The young man glanced at him, and shook his head.

“There is nothing there. Huts. Crocodiles in the river. Little bushpig in the road, dogs. He told me I should come. I wanted to.”

Yashim bit his lip.

“I’ve got four brothers, and six sisters,” Ibou continued. “What else could I do? He sent us a little money now and then. When he became chief, he sent for me.”

“I see.”

“He is my mother’s uncle,” Ibou said. Yashim nodded. “My grandfather’s brother. And I wanted to come. Even at the knife, I was glad. I was not afraid.”

No, thought Yashim: you survived. Whether it was anger or desperation, one or the other would help you survive. In his own case, anger. For Ibou? A village of mud and crocodiles, the knife wielded in the desert, the promise of escape.

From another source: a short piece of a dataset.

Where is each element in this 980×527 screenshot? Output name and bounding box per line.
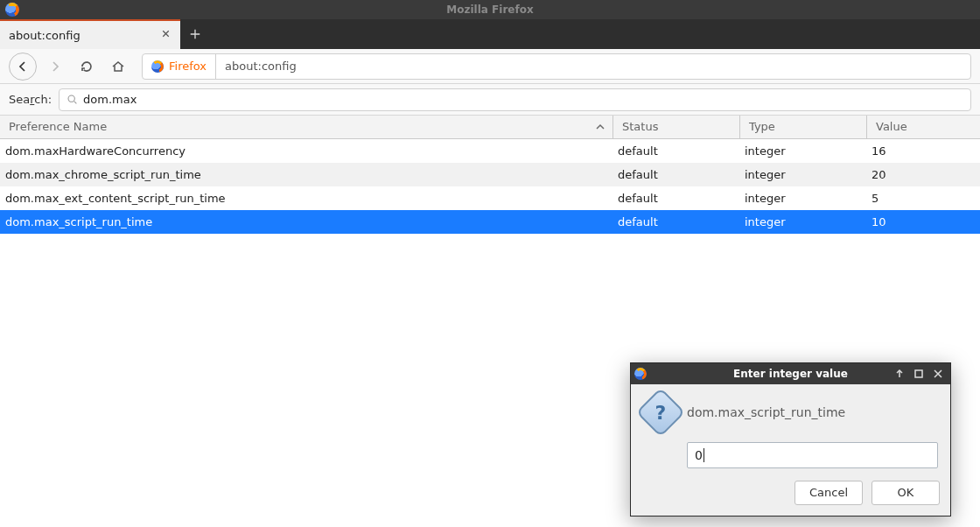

“Listen to me, Ibou. What’s happened has happened. You have no protector any more, but I will vouch for you. You must come with me now, and tell the men outside that the game is finished. The Hour has passed. Do this, Ibou, before many people die.”

Ibou shivered and passed his hand across his face.

“You…you will protect me?”

“If you come with me now. It has to come from you. Where are they waiting—beneath the Tree?”

“By the Janissary Tree, yes,” Ibou almost whispered.

We must go now, Yashim thought, before he has time to grow afraid. Before we are too late.

He took Ibou’s arm. “Come,” he said.